» **YOUR INSTRUCTIONS**: Each line of the listing that holds "film" counts once; report how many there are, and nothing more.

----------------

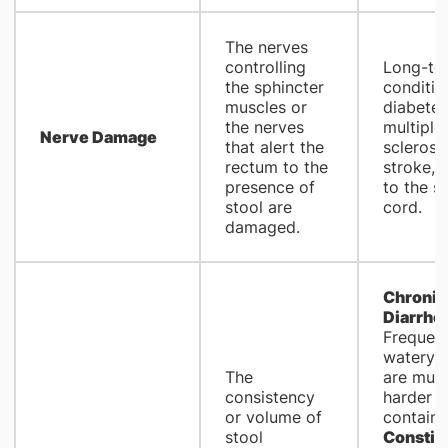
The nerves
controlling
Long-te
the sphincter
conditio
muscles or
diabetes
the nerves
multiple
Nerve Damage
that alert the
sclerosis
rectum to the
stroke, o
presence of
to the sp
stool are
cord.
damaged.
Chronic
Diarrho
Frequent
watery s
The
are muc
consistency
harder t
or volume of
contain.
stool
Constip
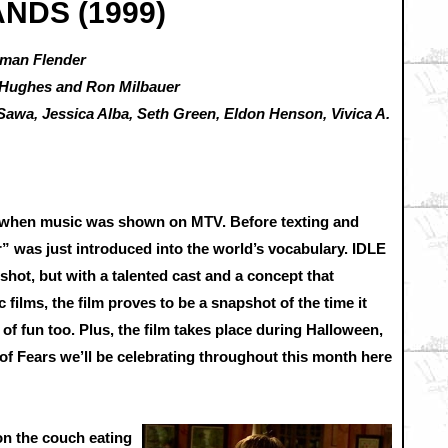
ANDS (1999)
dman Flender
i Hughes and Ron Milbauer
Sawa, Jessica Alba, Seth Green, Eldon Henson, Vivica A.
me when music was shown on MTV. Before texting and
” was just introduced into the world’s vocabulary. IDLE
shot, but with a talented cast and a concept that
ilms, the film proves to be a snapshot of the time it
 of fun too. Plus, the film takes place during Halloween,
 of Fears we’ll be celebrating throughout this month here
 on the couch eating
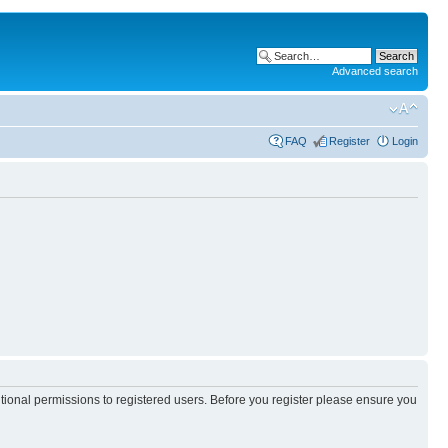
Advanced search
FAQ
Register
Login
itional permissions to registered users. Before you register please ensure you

----------------

» **RESPONSE**: 2